Insights

The Data Series: Interview with a Data Scientist at Carnall Farrar

Article written by Jacob Knight, Head of Data of X4 Technology.

In this modern and complicated time of economy, translating data into actionable insights is an essential process to any large organisation. Decisions based on statistics and trends empowers businesses in any industry to makes strategic choices on ways to improve and target audiences.

In healthcare, the use of data and the role of a data scientist means that even the most complex of problems can be solved and data science is even helping to open up new fields in terms of research and experiments.

I spoke to Chris Monit, a Data Scientist at Carnall Farrar to hear about his journey into data coming from a computational biology academic background and he also shared his excitement on future developments in medical and biological data science.

What interested you to start a career in data science?

I had worked in computational biology academic research previously, which is effectively data science applied to life sciences. I was keen to take what I’d gained from academic science and apply it to more tangible problems.

What do you enjoy most about being a data scientist?

It’s about being creative for me. I enjoy building software, especially tools that will be used by other people, and designing models for studying interesting problems. I also really enjoy learning new skills and tricks, which is a regular theme of this work because often you’re confronted with a problem and you need new tools to tackle it.

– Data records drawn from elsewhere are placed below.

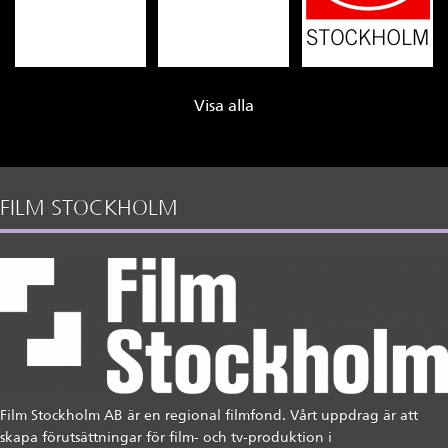
Visa alla
FILM STOCKHOLM
Film Stockholm AB är en regional filmfond. Vårt uppdrag är att
skapa förutsättningar för film- och tv-produktion i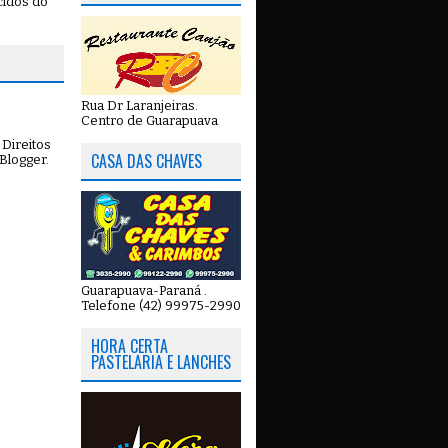
cidos do
Rua Dr Laranjeiras.
Centro de Guarapuava
Direitos
CASA DAS CHAVES
Blogger
.
Guarapuava-Paraná .
Telefone (42) 99975-2990
HORA CERTA
PASTELARIA E LANCHES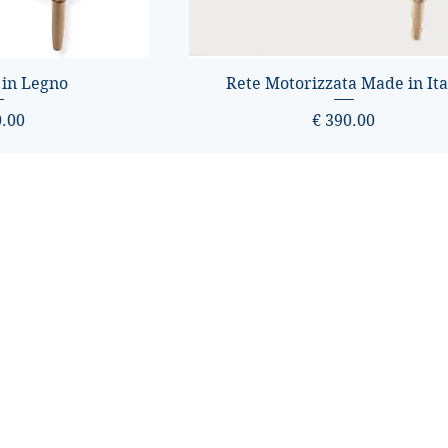
 in Legno
Rete Motorizzata Made in Ita
zo
Prezzo
0.00
€ 390.00
Sede
Contatti
 Trastevere, 284,
+39 3495765514
2 Roma RM
info@prorelax.com
Prorelax S.R.L.S. P.iva: 17375951005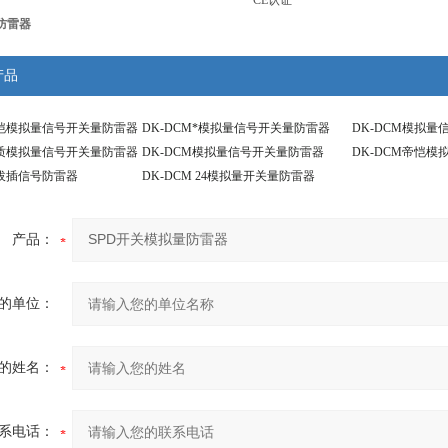
CE认证
防雷器
产品
帝恺模拟量信号开关量防雷器
DK-DCM*模拟量信号开关量防雷器
DK-DCM模拟
优质模拟量信号开关量防雷器
DK-DCM模拟量信号开关量防雷器
DK-DCM帝恺
热拔插信号防雷器
DK-DCM 24模拟量开关量防雷器
产品：
的单位：
的姓名：
系电话：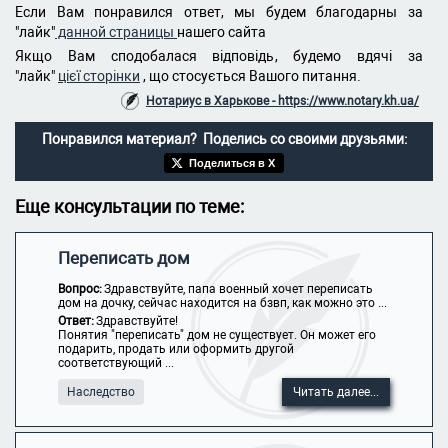
Если Вам понравился ответ, мы будем благодарны за
"лайк"
данной страницы
нашего сайта
Якщо Вам сподобалася відповідь, будемо вдячі за
"лайк"
цієї сторінки
, що стосується Вашого питання.
Нотариус в Харькове - https://www.notary.kh.ua/
Понравился материал? Поделись со своими друзьями:
Поделиться в X
Еще консультации по теме:
Переписать дом
Вопрос:
Здравствуйте, папа военный хочет переписать
дом на дочку, сейчас находится на бзвп, как можно это ...
Ответ:
Здравствуйте!
Понятия "переписать" дом не существует. Он может его
подарить, продать или оформить другой
соответствующий ...
Наследство
Читать далее...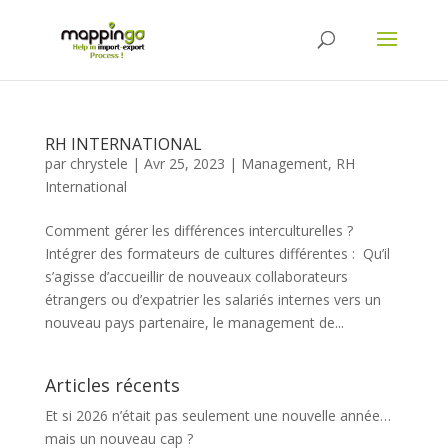
RH INTERNATIONAL
par
chrystele
|
Avr 25, 2023
|
Management
,
RH
International
Comment gérer les différences interculturelles ?
Intégrer des formateurs de cultures différentes : Qu’il
s’agisse d’accueillir de nouveaux collaborateurs
étrangers ou d’expatrier les salariés internes vers un
nouveau pays partenaire, le management de...
Articles récents
Et si 2026 n’était pas seulement une nouvelle année…
mais un nouveau cap ?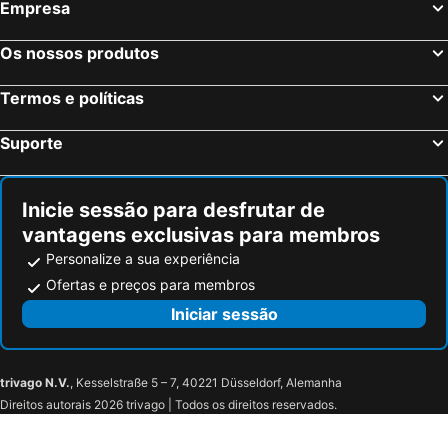
Empresa
Os nossos produtos
Termos e políticas
Suporte
Inicie sessão para desfrutar de
vantagens exclusivas para membros
Personalize a sua experiência
Ofertas e preços para membros
Iniciar sessão
trivago N.V.
, Kesselstraße 5 – 7, 40221 Düsseldorf, Alemanha
Direitos autorais 2026 trivago | Todos os direitos reservados.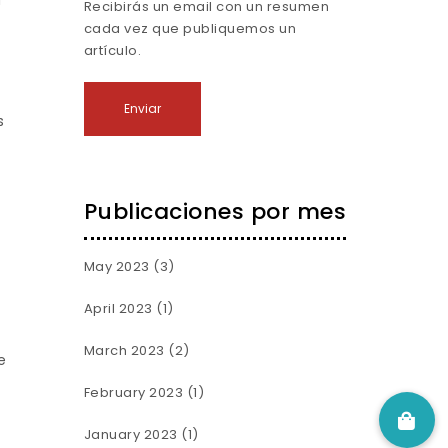
a
Recibirás un email con un resumen
cada vez que publiquemos un
artículo.
s
Publicaciones por mes
May 2023
(3)
April 2023
(1)
March 2023
(2)
e
February 2023
(1)
January 2023
(1)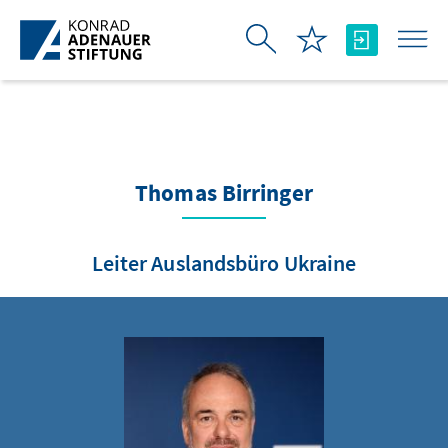
Skip to Main Content
Thomas Birringer
Leiter Auslandsbüro Ukraine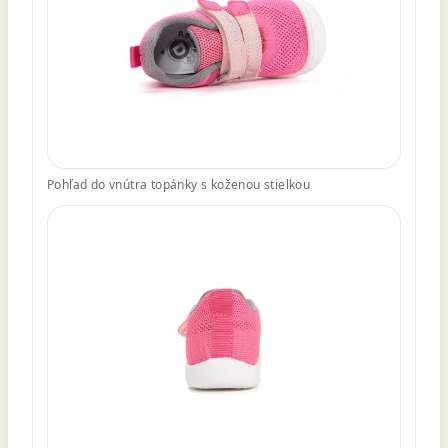
Pohľad do vnútra topánky s koženou stielkou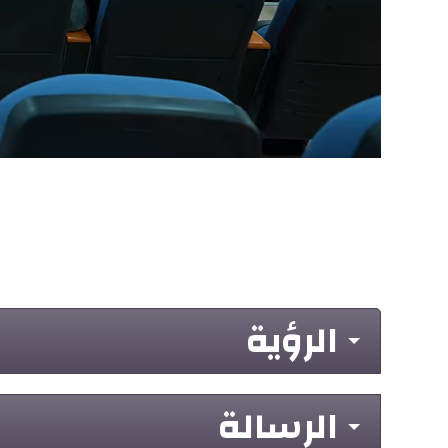
الرؤية
الرسالة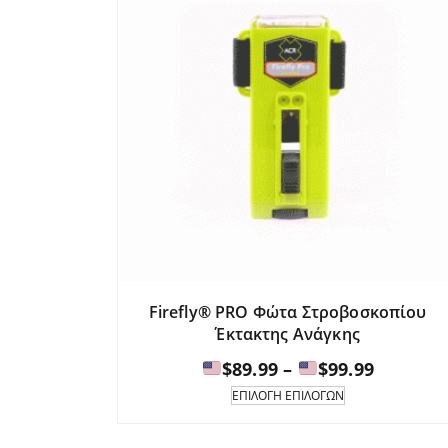
Firefly® PRO Φώτα Στροβοσκοπίου
Έκτακτης Ανάγκης
Εύρος
$
89.99
–
$
99.99
τιμών:
Αυτό
ΕΠΙΛΟΓΉ ΕΠΙΛΟΓΏΝ
το
προϊόν
$89.99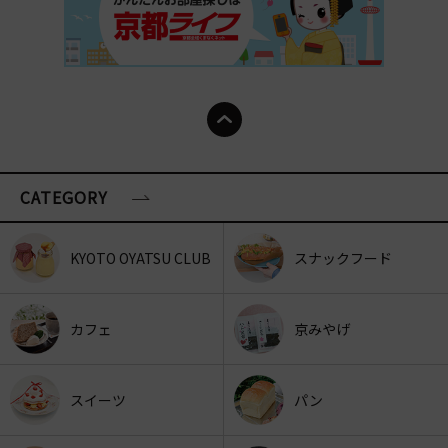
CATEGORY
KYOTO OYATSU CLUB
スナックフード
カフェ
京みやげ
スイーツ
パン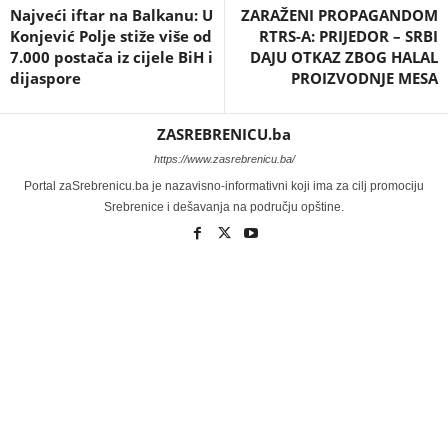
Najveći iftar na Balkanu: U
ZARAŽENI PROPAGANDOM
Konjević Polje stiže više od
RTRS-A: PRIJEDOR – SRBI
7.000 postača iz cijele BiH i
DAJU OTKAZ ZBOG HALAL
dijaspore
PROIZVODNJE MESA
ZASREBRENICU.ba
https://www.zasrebrenicu.ba/
Portal zaSrebrenicu.ba je nazavisno-informativni koji ima za cilj promociju
Srebrenice i dešavanja na području opštine.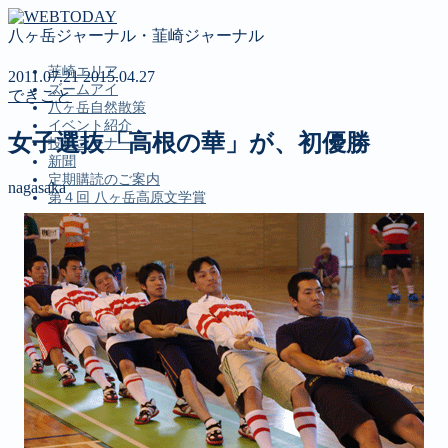
八ヶ岳ジャーナル・韮崎ジャーナル
韮崎エリア
2011.07.21
2015.04.27
ズームアイ
できごと
八ヶ岳自然散策
イベント紹介
女子選抜「高根の華」が、初優勝
投稿コーナー
新聞
定期購読のご案内
nagasaka
第４回 八ヶ岳高原文学賞
MENU
韮崎エリア
ズームアイ
八ヶ岳自然散策
イベント紹介
投稿コーナー
新聞
定期購読のご案内
第４回 八ヶ岳高原文学賞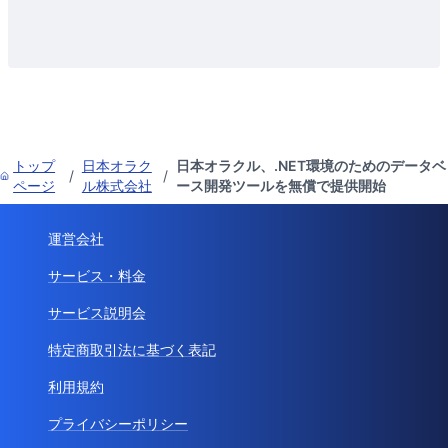
トップ
日本オラク
日本オラクル、.NET環境のためのデータベ
/
/
ページ
ル株式会社
ース開発ツールを無償で提供開始
運営会社
サービス・料金
サービス説明会
特定商取引法に基づく表記
利用規約
プライバシーポリシー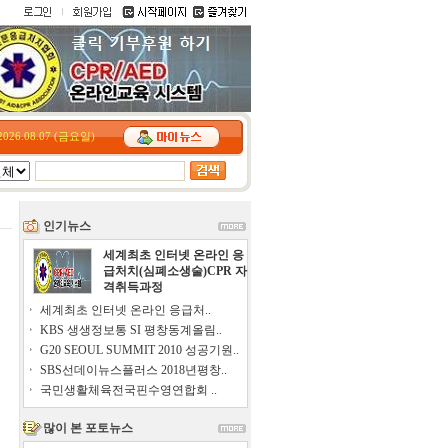
2026.08.07 (금요일)
인기뉴스
세계최초 인터넷 온라인 응
급처치(심폐소생술)CPR 자
격취득과정
세계최초 인터넷 온라인 응급처..
KBS 생생정보통 SI 평창동계올림..
G20 SEOUL SUMMIT 2010 성공기원..
SBS선데이뉴스플러스 2018년평창..
국민생활체육전국핀수영연합회 ..
많이 본 포토뉴스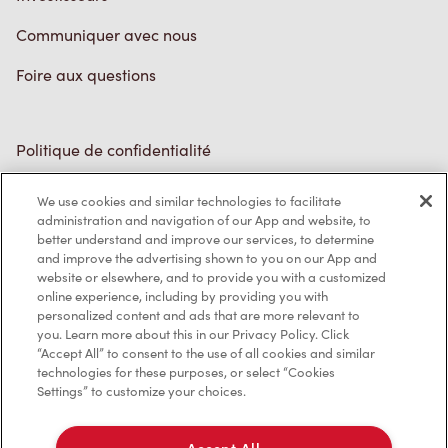
Communiquer avec nous
Foire aux questions
Politique de confidentialité
Conditions de service
We use cookies and similar technologies to facilitate
administration and navigation of our App and website, to
Marques de commerce
better understand and improve our services, to determine
and improve the advertising shown to you on our App and
Accessibilité
website or elsewhere, and to provide you with a customized
online experience, including by providing you with
Diagnostic
personalized content and ads that are more relevant to
you. Learn more about this in our Privacy Policy. Click
“Accept All” to consent to the use of all cookies and similar
Contactez-nous
technologies for these purposes, or select “Cookies
Settings” to customize your choices.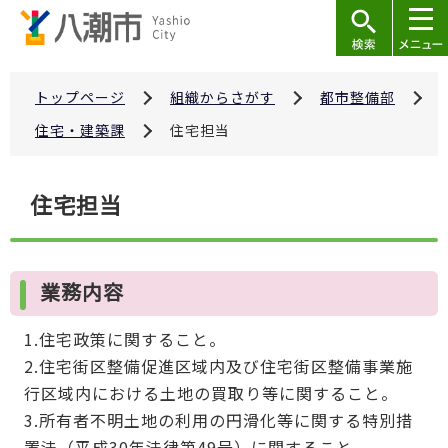
こ
の
ペ
ー
トップページ
組織からさがす
都市整備部
ジ
住宅・建築課
住宅担当
の
先
本
住宅担当
頭
文
で
こ
す
こ
業務内容
か
ら
1.住宅政策に関すること。
2.住宅街区整備促進区域内及び住宅街区整備事業施
行区域内における土地の買取り等に関すること。
3.所有者不明土地の利用の円滑化等に関する特別措
置法（平成30年法律第49号）に関すること。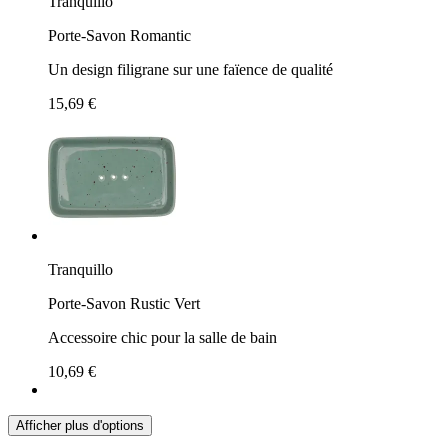
Tranquillo
Porte-Savon Romantic
Un design filigrane sur une faïence de qualité
15,69 €
Tranquillo
Porte-Savon Rustic Vert
Accessoire chic pour la salle de bain
10,69 €
Afficher plus d'options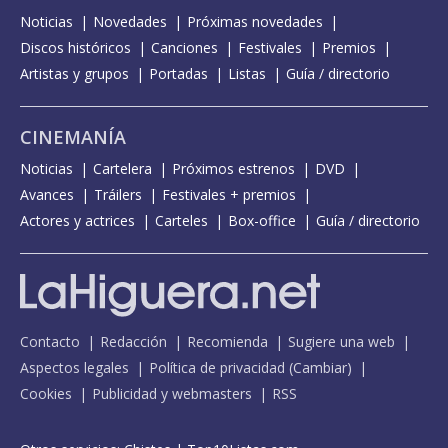
Noticias
Novedades
Próximas novedades
Discos históricos
Canciones
Festivales
Premios
Artistas y grupos
Portadas
Listas
Guía / directorio
CINEMANÍA
Noticias
Cartelera
Próximos estrenos
DVD
Avances
Tráilers
Festivales + premios
Actores y actrices
Carteles
Box-office
Guía / directorio
Contacto
Redacción
Recomienda
Sugiere una web
Aspectos legales
Política de privacidad
(
Cambiar
)
Cookies
Publicidad y webmasters
RSS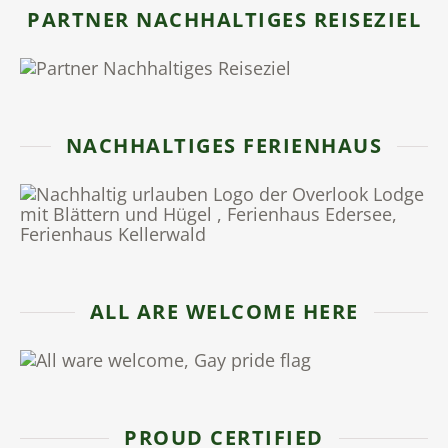
PARTNER NACHHALTIGES REISEZIEL
NACHHALTIGES FERIENHAUS
ALL ARE WELCOME HERE
PROUD CERTIFIED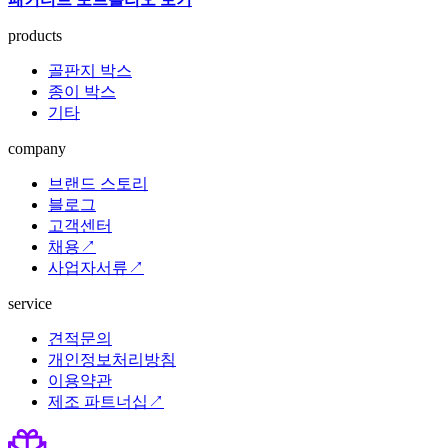
products
골판지 박스
종이 박스
기타
company
브랜드 스토리
블로그
고객센터
채용↗
사업자서류↗
service
견적문의
개인정보처리방침
이용약관
제조 파트너십↗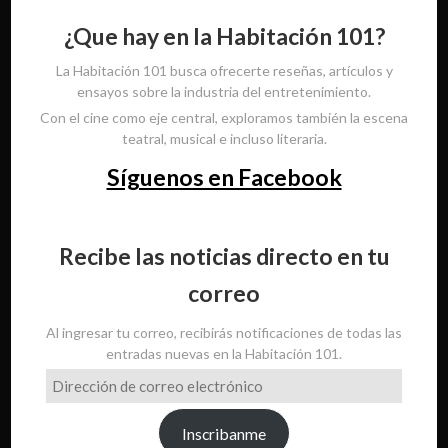
¿Que hay en la Habitación 101?
La Habitación 101 busca ofrecerte reseñas, artículos y
ensayos sobre la industria del entretenimiento.
Con el cine como eje central, exploramos también la escena
teatral, musical e incluso literaria.
Síguenos en Facebook
Recibe las noticias directo en tu
correo
Al ingresar tu correo, recibirás notificaciones de todas las
entradas nuevas en la Habitación 101.
Dirección
de
correo
Inscribanme
electrónico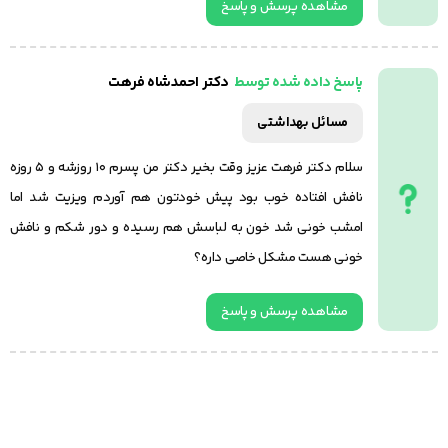
مشاهده پرسش و پاسخ
دکتر احمدشاه فرهت
پاسخ داده شده توسط
مسائل بهداشتی
سلام دکتر فرهت عزیز وقت بخیر دکتر من پسرم ۱۰ روزشه و ۵ روزه
نافش افتاده خوب بود پیش خودتون هم آوردم ویزیت شد اما
امشب خونی شد خون به لباسش هم رسیده و دور شکم و نافش
خونی هست مشکل خاصی داره؟
مشاهده پرسش و پاسخ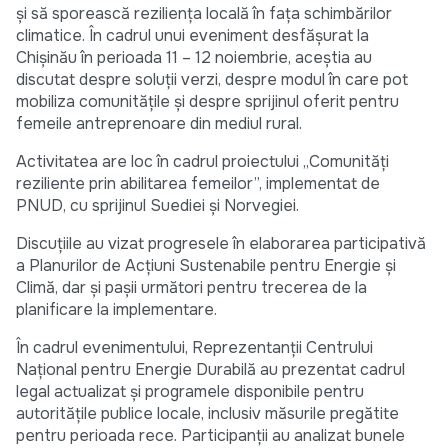
și să sporească reziliența locală în fața schimbărilor
climatice. În cadrul unui eveniment desfășurat la
Chișinău în perioada 11 – 12 noiembrie, aceștia au
discutat despre soluții verzi, despre modul în care pot
mobiliza comunitățile și despre sprijinul oferit pentru
femeile antreprenoare din mediul rural.
Activitatea are loc în cadrul proiectului „Comunități
reziliente prin abilitarea femeilor”, implementat de
PNUD, cu sprijinul Suediei și Norvegiei.
Discuțiile au vizat progresele în elaborarea participativă
a Planurilor de Acțiuni Sustenabile pentru Energie și
Climă, dar și pașii următori pentru trecerea de la
planificare la implementare.
În cadrul evenimentului, Reprezentanții Centrului
Național pentru Energie Durabilă au prezentat cadrul
legal actualizat și programele disponibile pentru
autoritățile publice locale, inclusiv măsurile pregătite
pentru perioada rece. Participanții au analizat bunele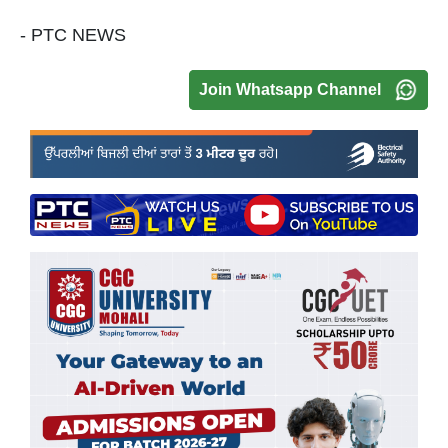
- PTC NEWS
Join Whatsapp Channel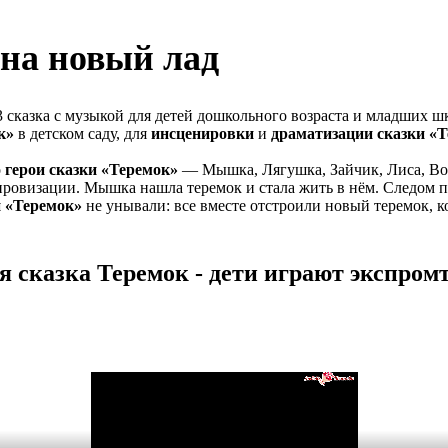
 на новый лад
 сказка с музыкой для детей дошкольного возраста и младших ш
к»
в детском саду, для
инсценировки
и
драматизации сказки «
о
герои сказки «Теремок»
— Мышка, Лягушка, Зайчик, Лиса, Во
овизации. Мышка нашла теремок и стала жить в нём. Следом пр
и «Теремок»
не унывали: все вместе отстроили новый теремок, к
 сказка Теремок
- дети играют экспром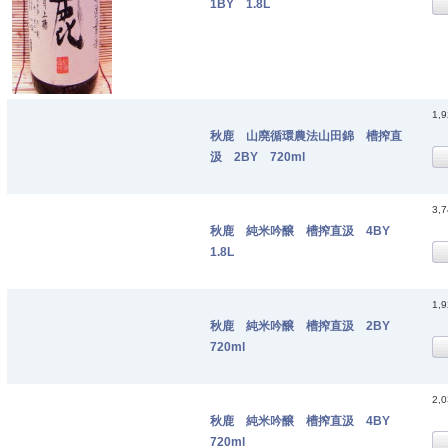
1BY 1.8L
1,
秋鹿 山廃循環農法山田錦 槽搾直
汲 2BY 720ml
3,
秋鹿 純米吟醸 槽搾直汲 4BY
1.8L
1,
秋鹿 純米吟醸 槽搾直汲 2BY
720ml
2,
秋鹿 純米吟醸 槽搾直汲 4BY
720ml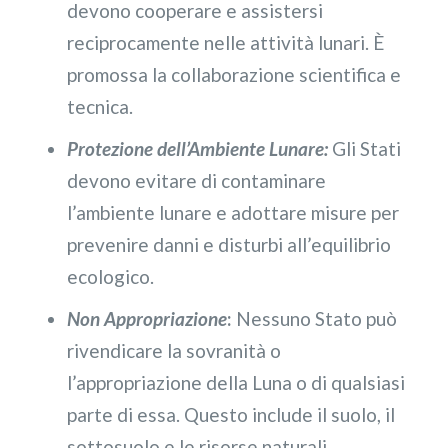
devono cooperare e assistersi
reciprocamente nelle attività lunari. È
promossa la collaborazione scientifica e
tecnica.
Protezione dell’Ambiente Lunare:
Gli Stati
devono evitare di contaminare
l’ambiente lunare e adottare misure per
prevenire danni e disturbi all’equilibrio
ecologico.
Non Appropriazione
:
Nessuno Stato può
rivendicare la sovranità o
l’appropriazione della Luna o di qualsiasi
parte di essa. Questo include il suolo, il
sottosuolo e le risorse naturali.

What real challenges do you face as a data scientist?

There is a constant tension between developing thorough techniques and quick solutions. In academic research you take your time to develop the most suitable model for your problem but clients don’t care how you solve a problem, they want an answer quickly. So you have to develop strategies for finding approximate answers fast and iterating as time allows.

What excites you most about recent developments and the future of data science?

In medical or biological data science I think we are just at the start of what could be achieved. Now people are training machine learning models to imitate human experts using the same input data humans use, like x-ray images. But the advantage of machine learning is allowing the system to discover its own features in the data to exploit and there must be entirely new measurements that will provide predictive signal, measurements which might seem indirect or unintuitive.

Any words of wisdom to other aspiring data scientists just starting out?

Because the area is still new, people coming into it tend to have had unique experiences and expertise, which is a great thing for a creative industry where diversity of thought is valuable. So use your own interests and experiences – as they say to aspiring authors, ‘write what you know’. Look into problems and tools you find interesting and reach out to people interested in the same things.